Pero… rodeando a la grandeza también a veces encontramos la irreverencia. El patólogo de guardia en el hospital donde falleció Einstein era el Dr. Thomas Stoltz Harvey, un médico bastante extravagante y, para algunos, un poco chiflado. Su cometido forense debía limitarse a realizar una necropsia y entregar el cadáver a los familiares del finado, que procederían a cremarlo y, luego, esparcir sus cenizas en el campus de la Universidad de Princeton, cumpliendo así el deseo expreso de Einstein. Y así transcurrió todo, salvo por un detalle. El Dr. Harvey decidió que un cerebro como aquel no debía perderse para la ciencia. Lo extrajo y lo guardó en un frasco con una solución de formol, no sin antes fotografiarlo y pesarlo, lo que le deparó una sorpresa mayúscula, pues se encontró con uno que pesaba 1230 gramos, casi 170 gramos por debajo del promedio.

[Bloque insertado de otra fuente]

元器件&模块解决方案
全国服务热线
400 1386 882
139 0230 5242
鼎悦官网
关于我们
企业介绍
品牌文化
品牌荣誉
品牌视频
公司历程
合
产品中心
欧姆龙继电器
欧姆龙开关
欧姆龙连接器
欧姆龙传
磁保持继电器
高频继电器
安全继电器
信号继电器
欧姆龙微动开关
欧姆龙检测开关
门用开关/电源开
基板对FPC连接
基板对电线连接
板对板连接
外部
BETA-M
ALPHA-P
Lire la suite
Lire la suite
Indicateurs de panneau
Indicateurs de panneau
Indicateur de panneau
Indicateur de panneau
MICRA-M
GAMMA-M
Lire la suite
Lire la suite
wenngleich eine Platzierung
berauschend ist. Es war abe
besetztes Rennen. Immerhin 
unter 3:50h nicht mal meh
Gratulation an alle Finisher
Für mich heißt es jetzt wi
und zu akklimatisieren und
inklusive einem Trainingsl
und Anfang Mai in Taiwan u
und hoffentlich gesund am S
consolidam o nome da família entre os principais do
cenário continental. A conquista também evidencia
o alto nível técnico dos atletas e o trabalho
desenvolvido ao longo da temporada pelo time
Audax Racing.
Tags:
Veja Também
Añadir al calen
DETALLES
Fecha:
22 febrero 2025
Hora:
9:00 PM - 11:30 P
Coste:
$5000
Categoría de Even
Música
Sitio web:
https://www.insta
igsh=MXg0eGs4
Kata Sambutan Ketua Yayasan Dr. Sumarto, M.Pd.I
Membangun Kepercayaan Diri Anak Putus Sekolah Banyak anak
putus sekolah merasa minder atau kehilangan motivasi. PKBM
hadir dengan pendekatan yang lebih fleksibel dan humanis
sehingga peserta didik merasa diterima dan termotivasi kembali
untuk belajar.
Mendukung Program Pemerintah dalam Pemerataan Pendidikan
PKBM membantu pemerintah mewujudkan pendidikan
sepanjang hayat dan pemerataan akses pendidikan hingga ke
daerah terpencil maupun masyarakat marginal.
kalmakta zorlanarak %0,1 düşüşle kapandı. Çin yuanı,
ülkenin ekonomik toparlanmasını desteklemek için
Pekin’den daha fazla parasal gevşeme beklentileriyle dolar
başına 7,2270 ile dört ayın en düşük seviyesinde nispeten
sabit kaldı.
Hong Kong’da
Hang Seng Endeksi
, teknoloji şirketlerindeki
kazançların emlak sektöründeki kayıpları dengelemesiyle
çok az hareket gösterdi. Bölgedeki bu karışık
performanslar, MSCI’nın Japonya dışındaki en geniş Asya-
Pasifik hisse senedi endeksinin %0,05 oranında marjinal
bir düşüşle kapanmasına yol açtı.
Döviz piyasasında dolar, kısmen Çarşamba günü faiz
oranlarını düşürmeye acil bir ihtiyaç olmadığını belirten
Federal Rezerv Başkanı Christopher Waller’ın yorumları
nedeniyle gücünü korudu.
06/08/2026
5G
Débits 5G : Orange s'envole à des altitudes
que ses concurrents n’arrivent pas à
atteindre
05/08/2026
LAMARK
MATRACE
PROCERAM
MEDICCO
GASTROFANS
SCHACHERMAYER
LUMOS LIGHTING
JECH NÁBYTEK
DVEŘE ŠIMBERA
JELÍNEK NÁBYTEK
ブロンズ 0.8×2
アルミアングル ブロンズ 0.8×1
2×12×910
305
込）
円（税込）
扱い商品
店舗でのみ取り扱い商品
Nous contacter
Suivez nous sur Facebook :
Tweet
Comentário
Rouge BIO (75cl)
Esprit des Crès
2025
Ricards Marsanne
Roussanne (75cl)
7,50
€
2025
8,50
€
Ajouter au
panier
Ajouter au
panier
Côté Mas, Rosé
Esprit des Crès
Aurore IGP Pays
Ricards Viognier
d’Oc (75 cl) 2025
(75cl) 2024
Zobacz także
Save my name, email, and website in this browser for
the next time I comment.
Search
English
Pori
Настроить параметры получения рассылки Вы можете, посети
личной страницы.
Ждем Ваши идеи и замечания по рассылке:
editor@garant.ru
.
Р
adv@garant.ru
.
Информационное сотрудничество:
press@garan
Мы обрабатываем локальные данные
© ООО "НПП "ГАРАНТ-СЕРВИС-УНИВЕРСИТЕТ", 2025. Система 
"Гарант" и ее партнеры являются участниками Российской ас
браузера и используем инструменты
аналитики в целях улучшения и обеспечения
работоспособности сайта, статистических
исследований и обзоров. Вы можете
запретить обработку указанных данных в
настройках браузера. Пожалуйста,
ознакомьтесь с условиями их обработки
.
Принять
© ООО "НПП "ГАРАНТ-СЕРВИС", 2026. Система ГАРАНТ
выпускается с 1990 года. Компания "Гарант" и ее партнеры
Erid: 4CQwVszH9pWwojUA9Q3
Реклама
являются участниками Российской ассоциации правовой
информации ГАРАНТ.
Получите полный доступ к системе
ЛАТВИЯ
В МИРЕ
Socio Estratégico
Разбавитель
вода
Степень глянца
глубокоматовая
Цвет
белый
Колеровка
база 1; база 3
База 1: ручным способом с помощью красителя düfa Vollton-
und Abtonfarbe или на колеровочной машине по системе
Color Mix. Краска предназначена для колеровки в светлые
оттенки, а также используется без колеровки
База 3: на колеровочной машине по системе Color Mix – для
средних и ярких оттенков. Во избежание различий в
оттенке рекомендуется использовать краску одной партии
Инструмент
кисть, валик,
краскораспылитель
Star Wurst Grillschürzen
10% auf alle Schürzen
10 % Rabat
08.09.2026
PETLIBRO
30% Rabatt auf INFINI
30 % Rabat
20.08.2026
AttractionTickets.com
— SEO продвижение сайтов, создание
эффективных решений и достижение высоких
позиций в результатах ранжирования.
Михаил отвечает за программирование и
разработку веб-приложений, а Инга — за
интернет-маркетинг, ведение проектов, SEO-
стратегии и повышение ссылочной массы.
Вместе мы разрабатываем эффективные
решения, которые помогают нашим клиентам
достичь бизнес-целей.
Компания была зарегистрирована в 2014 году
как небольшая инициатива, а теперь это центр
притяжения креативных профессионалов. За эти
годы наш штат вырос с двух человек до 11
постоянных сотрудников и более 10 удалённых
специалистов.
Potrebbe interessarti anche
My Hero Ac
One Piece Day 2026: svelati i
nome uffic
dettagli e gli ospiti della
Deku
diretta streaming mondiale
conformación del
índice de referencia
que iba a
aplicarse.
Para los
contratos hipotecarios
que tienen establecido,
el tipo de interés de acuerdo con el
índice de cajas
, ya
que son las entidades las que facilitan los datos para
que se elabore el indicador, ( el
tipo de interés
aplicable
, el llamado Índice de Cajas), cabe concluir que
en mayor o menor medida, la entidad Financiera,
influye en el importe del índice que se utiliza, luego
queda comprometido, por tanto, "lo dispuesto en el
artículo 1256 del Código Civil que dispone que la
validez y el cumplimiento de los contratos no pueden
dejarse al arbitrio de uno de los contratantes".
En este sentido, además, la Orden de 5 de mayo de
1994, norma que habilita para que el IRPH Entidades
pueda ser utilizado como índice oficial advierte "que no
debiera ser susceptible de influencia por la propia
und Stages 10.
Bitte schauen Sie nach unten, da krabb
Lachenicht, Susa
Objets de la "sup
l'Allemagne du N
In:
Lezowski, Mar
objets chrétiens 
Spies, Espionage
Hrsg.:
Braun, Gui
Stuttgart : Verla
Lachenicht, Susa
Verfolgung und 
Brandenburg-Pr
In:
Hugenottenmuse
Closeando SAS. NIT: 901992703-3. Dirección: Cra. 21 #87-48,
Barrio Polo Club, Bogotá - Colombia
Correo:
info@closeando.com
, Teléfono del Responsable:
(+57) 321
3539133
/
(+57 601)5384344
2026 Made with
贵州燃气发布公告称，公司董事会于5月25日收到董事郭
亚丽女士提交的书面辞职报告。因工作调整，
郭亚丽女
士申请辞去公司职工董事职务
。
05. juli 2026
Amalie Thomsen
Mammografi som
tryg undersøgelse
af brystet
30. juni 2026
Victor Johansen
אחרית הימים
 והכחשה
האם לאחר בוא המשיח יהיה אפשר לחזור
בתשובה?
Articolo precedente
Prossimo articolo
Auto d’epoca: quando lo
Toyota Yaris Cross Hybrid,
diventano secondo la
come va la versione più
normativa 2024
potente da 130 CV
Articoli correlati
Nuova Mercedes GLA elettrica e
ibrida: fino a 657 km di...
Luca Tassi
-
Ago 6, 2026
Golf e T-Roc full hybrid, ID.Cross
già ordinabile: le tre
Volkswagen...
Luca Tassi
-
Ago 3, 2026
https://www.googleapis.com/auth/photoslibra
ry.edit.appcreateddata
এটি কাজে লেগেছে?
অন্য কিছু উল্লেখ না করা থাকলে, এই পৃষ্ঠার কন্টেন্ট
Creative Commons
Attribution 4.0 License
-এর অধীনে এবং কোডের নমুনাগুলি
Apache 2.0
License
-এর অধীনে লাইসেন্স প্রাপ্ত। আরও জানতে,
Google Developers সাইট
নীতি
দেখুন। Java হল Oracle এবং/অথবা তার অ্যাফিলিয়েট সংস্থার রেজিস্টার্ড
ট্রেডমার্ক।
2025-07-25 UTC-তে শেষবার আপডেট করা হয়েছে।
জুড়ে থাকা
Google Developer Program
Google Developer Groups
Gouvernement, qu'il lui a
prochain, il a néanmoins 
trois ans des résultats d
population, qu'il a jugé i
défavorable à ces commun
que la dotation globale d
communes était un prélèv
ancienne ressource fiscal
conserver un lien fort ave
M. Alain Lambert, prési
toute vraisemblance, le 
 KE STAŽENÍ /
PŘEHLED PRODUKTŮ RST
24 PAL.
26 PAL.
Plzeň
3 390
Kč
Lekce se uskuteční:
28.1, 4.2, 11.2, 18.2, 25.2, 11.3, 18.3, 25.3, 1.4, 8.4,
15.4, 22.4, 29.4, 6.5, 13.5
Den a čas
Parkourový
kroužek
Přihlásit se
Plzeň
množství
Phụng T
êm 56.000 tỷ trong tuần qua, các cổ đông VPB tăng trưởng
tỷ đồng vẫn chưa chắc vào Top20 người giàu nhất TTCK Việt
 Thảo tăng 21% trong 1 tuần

Einstein durante una clase en Viena, 1921 (F.Schmutzer)
La realidad es, y lo sabemos gracias a un equipo de la Universidad McMaster, Canadá (que también recibió una parte de las láminas distribuidas por Harvey), que el cerebro de Einstein, exceptuando cierto exuberante crecimiento neuronal en las áreas del córtex especializadas en la música y las habilidades matemáticas, es, a la luz de los conocimientos actuales, básicamente normal.